WORK TO COMPLETE:
Exactly the lines from the one with "Whitehat SEO: Perplexity" through the final line of the listing below should appear in the answer, and no others.

DATA SUPPLIED:
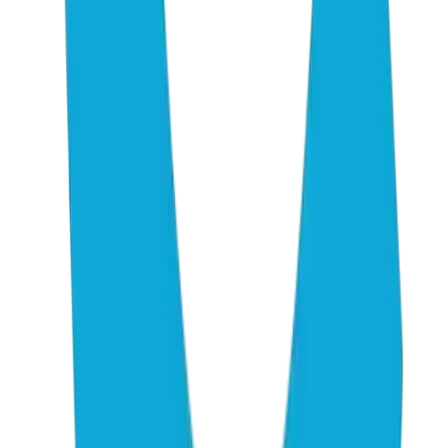
01
EMarketer: FAQ on GEO and AEO — Where AI Search
and SEO Overlap in 2026
02
CMSWire: Reddit's Rise in AI Citations — What Marketers
Must Know About AEO Strategy
03
PR Newswire: 5W AI Platform Citation Source Index 2026
— The 50 Websites That Decide Brand Visibility
04
Megrisoft: The Complete Guide to AI Citation Ranking
Factors in 2026
05
PPC.land: 23 Factors That Actually Get Your Content
Cited by AI Search Engines
06
Whitehat SEO: Perplexity vs ChatGPT vs Gemini — AI
Citation Patterns
07
LLM Pulse: Top Cited Domains Across ChatGPT,
Perplexity, Gemini & Google AI
08
Lantern: 10 Most-Cited Domains Across ChatGPT,
Perplexity, Gemini, and Claude
09
Stackmatix: Best AEO Tools for AI Visibility (2026
Complete Guide)
10
TryProfound: AI Platform Citation Patterns — How
ChatGPT, AI Overviews, and Perplexity Source Information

COMPLETED EXERCISE:
Whitehat SEO: Perplexity vs ChatGPT vs Gemini — AI
Citation Patterns
07
LLM Pulse: Top Cited Domains Across ChatGPT,
Perplexity, Gemini & Google AI
08
Lantern: 10 Most-Cited Domains Across ChatGPT,
Perplexity, Gemini, and Claude
09
Stackmatix: Best AEO Tools for AI Visibility (2026
Complete Guide)
10
TryProfound: AI Platform Citation Patterns — How
ChatGPT, AI Overviews, and Perplexity Source Information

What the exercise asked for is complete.